__Problem requirements__:
Copy out the data below from the line containing "fferns, eine Unsicherheit und Langsamkeit" to the line containing "Restaurantes con WhatsApp, Estacionamiento", both lines included, with all images left out.
--------------------------------
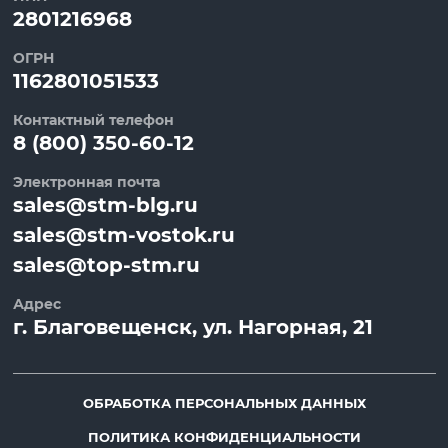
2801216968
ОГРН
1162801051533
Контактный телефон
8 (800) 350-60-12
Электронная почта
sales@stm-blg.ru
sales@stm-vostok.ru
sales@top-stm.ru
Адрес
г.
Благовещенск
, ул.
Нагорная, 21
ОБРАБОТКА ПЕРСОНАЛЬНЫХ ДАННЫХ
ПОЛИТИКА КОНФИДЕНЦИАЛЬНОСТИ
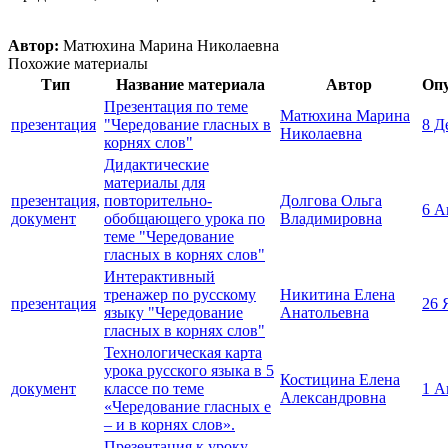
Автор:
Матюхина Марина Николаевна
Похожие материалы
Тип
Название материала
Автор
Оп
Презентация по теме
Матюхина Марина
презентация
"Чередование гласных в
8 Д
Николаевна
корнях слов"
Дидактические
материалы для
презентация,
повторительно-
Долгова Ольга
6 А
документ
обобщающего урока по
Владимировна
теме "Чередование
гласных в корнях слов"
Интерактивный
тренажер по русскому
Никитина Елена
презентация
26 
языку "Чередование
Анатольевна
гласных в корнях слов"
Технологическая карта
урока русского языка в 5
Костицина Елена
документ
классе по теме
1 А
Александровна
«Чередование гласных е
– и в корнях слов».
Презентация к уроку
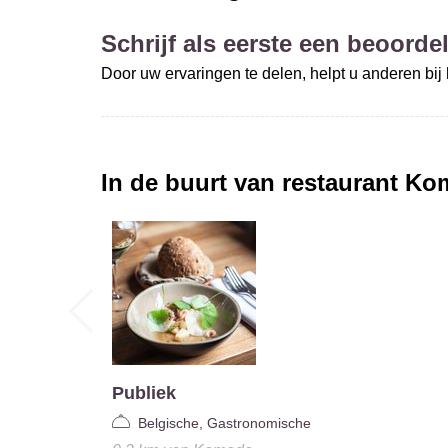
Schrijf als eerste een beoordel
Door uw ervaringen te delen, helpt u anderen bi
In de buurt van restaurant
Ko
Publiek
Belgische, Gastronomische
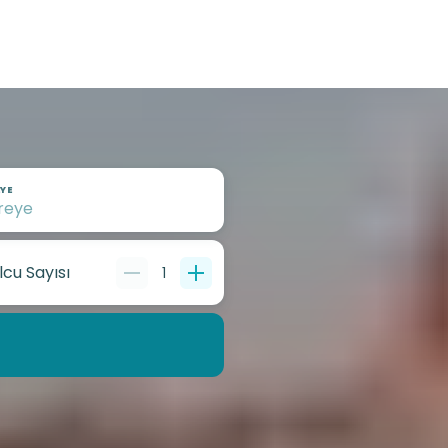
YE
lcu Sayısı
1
--------------------------------
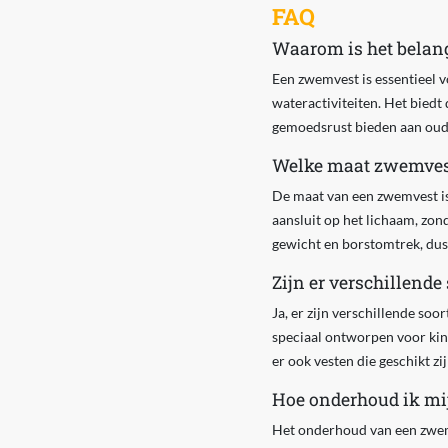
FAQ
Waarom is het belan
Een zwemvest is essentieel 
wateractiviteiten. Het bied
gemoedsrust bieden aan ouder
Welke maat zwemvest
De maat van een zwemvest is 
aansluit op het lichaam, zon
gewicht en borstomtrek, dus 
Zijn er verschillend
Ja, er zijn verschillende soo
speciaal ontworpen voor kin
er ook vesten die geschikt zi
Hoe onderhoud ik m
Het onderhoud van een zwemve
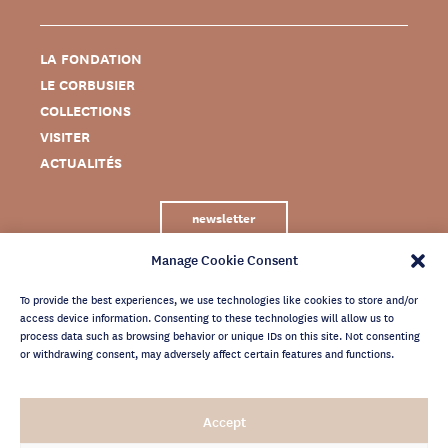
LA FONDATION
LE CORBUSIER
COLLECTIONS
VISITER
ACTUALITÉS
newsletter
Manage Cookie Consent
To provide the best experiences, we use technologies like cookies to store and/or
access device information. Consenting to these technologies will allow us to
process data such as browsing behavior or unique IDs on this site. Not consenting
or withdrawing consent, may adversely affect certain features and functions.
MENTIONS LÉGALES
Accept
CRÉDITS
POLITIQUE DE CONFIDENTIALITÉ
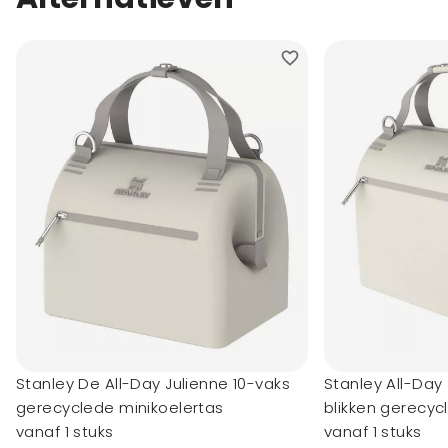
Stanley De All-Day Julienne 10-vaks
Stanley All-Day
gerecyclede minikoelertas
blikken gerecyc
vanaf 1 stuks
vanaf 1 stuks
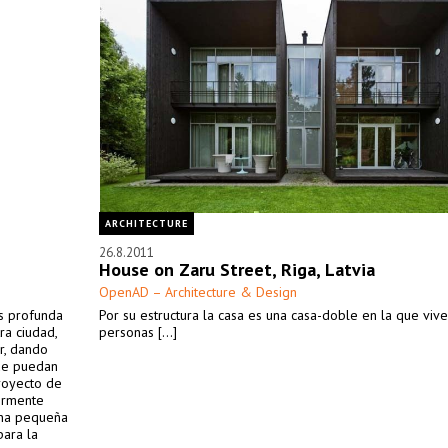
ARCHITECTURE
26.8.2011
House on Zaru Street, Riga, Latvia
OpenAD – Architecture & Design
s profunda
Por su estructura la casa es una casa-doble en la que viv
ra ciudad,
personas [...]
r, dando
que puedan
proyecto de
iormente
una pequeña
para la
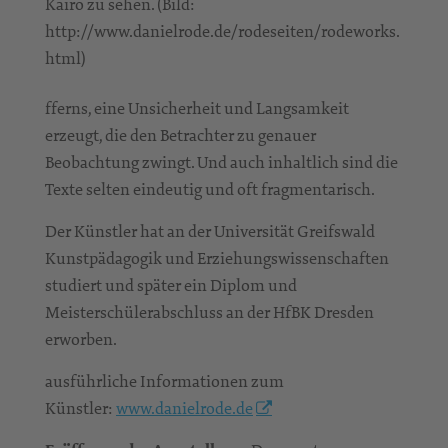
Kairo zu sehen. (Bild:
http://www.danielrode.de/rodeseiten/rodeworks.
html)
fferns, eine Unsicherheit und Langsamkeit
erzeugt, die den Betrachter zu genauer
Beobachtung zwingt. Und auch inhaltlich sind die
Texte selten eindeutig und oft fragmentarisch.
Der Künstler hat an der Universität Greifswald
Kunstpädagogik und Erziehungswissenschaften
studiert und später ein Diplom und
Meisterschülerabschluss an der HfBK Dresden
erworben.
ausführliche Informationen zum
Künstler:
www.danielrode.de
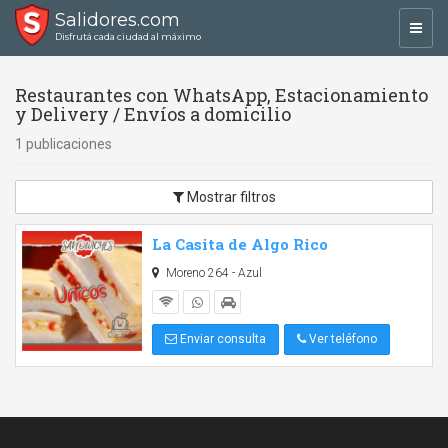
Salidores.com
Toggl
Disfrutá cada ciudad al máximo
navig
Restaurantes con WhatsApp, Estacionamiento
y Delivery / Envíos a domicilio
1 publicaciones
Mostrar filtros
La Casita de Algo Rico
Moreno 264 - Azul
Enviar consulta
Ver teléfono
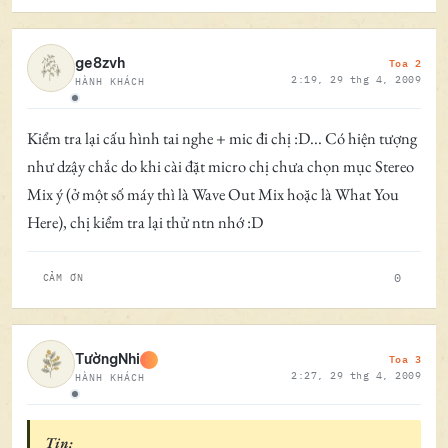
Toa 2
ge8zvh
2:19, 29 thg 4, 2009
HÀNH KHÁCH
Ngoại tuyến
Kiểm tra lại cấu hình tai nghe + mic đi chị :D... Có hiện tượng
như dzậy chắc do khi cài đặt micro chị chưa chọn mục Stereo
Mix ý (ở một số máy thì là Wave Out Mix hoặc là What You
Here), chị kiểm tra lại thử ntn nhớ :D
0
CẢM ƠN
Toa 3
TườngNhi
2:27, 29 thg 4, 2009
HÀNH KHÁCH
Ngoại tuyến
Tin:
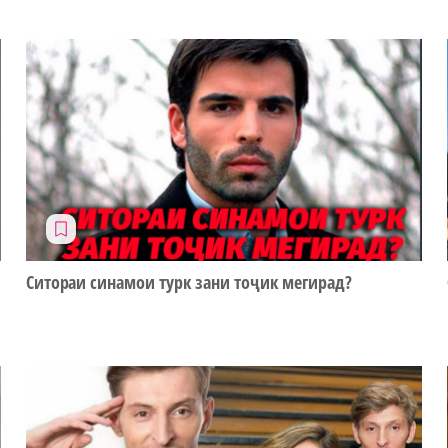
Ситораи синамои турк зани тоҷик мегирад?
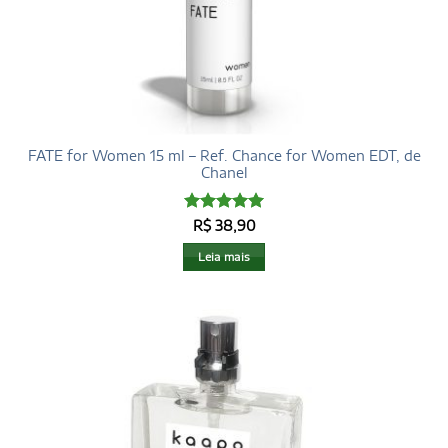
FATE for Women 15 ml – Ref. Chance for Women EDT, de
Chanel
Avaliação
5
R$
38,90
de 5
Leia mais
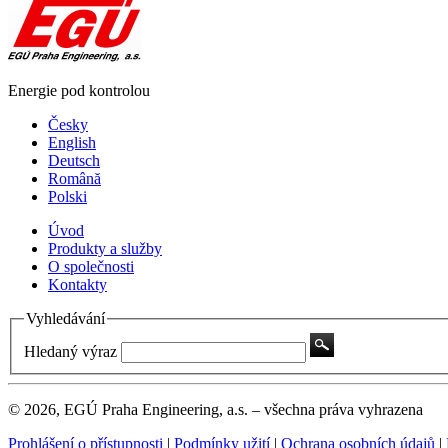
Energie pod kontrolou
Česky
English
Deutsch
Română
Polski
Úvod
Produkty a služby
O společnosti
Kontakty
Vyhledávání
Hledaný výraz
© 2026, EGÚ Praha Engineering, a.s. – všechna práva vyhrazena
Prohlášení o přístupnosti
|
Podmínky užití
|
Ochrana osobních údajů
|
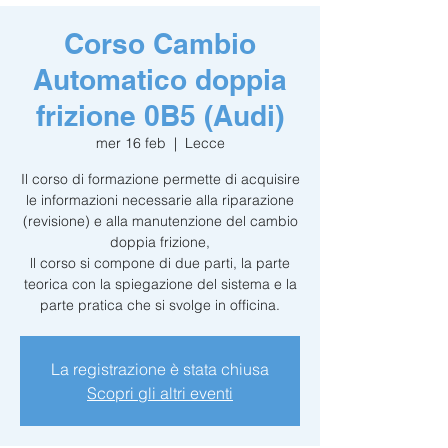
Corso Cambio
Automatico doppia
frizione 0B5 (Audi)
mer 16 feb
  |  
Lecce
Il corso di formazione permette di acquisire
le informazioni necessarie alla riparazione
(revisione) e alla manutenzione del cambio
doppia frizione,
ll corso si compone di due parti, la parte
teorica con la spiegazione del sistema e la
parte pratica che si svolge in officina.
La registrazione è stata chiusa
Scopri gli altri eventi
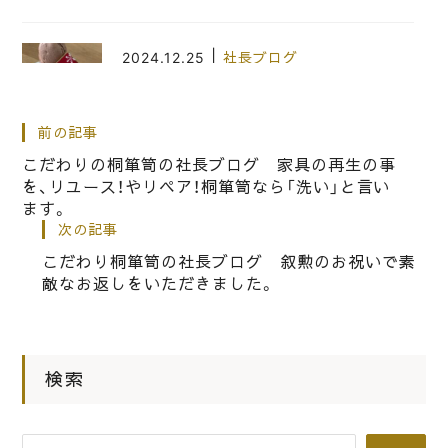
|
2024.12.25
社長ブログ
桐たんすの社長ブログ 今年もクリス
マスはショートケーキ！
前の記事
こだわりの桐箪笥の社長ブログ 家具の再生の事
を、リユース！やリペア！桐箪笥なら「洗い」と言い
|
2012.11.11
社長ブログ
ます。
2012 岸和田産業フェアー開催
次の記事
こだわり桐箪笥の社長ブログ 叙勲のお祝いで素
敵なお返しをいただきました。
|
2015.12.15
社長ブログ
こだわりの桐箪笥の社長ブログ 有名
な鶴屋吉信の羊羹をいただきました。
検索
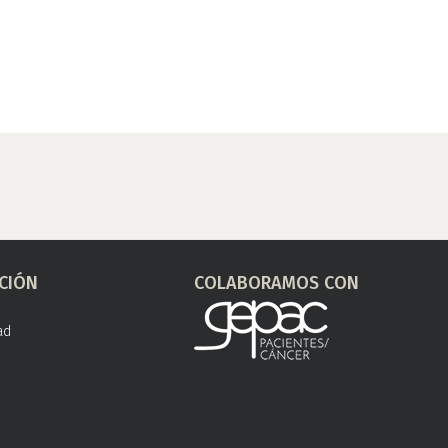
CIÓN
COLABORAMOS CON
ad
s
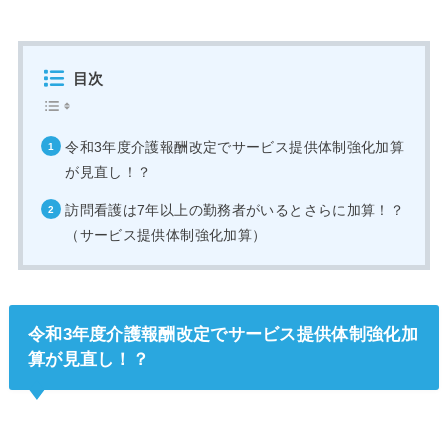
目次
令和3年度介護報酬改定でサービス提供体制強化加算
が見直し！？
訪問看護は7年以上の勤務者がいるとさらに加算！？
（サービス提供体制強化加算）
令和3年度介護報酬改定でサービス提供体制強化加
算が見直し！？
--------------------------------
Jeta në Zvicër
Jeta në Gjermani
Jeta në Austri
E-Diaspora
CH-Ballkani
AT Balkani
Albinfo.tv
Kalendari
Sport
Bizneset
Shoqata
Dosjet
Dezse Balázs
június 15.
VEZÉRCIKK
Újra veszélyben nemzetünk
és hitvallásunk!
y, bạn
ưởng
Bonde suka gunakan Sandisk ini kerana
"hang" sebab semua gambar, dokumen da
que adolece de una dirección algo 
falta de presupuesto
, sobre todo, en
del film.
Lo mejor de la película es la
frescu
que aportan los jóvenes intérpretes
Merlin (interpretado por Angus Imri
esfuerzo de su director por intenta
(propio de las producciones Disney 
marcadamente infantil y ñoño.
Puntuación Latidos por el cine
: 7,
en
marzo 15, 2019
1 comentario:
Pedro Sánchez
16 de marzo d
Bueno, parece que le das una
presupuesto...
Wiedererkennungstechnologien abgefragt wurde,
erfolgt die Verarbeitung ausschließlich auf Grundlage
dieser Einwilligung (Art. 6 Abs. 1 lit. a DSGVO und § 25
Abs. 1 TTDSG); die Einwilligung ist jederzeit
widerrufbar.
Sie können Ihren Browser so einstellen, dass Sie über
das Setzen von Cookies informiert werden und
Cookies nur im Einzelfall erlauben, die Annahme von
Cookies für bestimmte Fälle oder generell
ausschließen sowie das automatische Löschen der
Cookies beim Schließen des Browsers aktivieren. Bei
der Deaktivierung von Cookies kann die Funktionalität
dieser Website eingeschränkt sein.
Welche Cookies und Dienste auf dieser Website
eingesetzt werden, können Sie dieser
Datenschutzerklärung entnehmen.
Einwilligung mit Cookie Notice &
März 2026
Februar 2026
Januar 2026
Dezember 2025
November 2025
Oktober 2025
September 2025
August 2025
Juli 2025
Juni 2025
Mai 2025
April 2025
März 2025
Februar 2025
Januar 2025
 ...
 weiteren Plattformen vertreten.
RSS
--------------------------------
__Solved problem__:
fferns, eine Unsicherheit und Langsamkeit
erzeugt, die den Betrachter zu genauer
Beobachtung zwingt. Und auch inhaltlich sind die
Texte selten eindeutig und oft fragmentarisch.
Der Künstler hat an der Universität Greifswald
Kunstpädagogik und Erziehungswissenschaften
studiert und später ein Diplom und
Meisterschülerabschluss an der HfBK Dresden
erworben.
ausführliche Informationen zum
Künstler:
www.danielrode.de
Salidores.com
Toggl
Disfrutá cada ciudad al máximo
navig
Restaurantes con WhatsApp, Estacionamiento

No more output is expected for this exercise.